I am so excited to be on The Valiant Blog Tour. Last year one of my bloggy dreams came true and I was asked to read the manuscript for this novel and provide a blurb. I still can’t believe my words made it on the advanced reading copies of this book. Since I read it so long ago I recently reread this book and loved it even more the second time around. I am honored to have the author, Lesley Livingston, here to talk about gladiatrix.

About the Book

thevaliantcoverThe Valiant
By: Lesley Livingston
Release Date: February 14th 2017
Publisher: Razorbill
Format: Print ARC
Source: Publisher


Lost to history, the story of the female gladiator has never been told. Until now.

Fallon is the daughter of a proud Celtic king and the younger sister of the legendary warrior Sorcha. When Fallon was just a child, Sorcha was killed while defending their home from the armies of Julius Caesar.

On the eve of her seventeenth birthday, Fallon is excited to follow in her sister’s footsteps and earn her place in her father’s war band. She never gets the chance.

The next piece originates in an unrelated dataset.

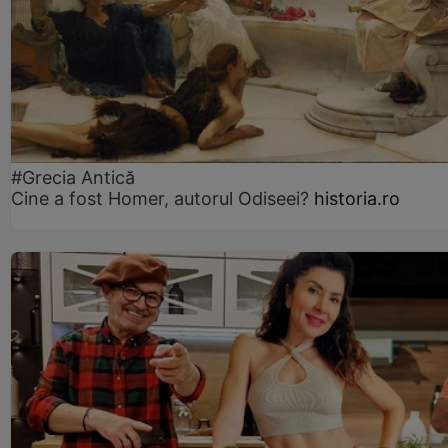
#Grecia Antică
Cine a fost Homer, autorul Odiseei?
historia.ro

Fallon is captured by ruthless brigands who sell her to an elite training school for female gladiators owned by none other than Julius Caesar himself. In a cruel twist of fate, the man who destroyed Fallon s family might be her only hope of survival.
Now, Fallon must overcome vicious rivalries, deadly fights in and out of the arena, and perhaps the most dangerous threat of all: her irresistible feelings for Cai, a young Roman soldier and her sworn enemy.

 Guest Post

I’ve always been fascinated by ancient history and it’s been in my mind to write a female gladiator story for quite awhile. Over the past few decades, the existence of gladiatrices in ancient Rome has been the subject of much debate among historians. While there is, of course, ample evidence of male gladiators, ancient texts and artifacts portraying female fighters in the arenas were sparse. Lost to history, the lives of these exceptional girls and women were shrouded in mystery. Were female gladiators a gimmick? A fad? Had they really even existed at all?

And then, in 2001, archaeologists unearthed an ancient Roman-era gravesite in Britain of a 1,900-year-old woman that proved, virtually beyond a doubt in the minds of many (myself included), that female gladiators were real. And they’d most likely led lives just as dangerous and dynamic as their male counterparts—and perhaps even more controversial.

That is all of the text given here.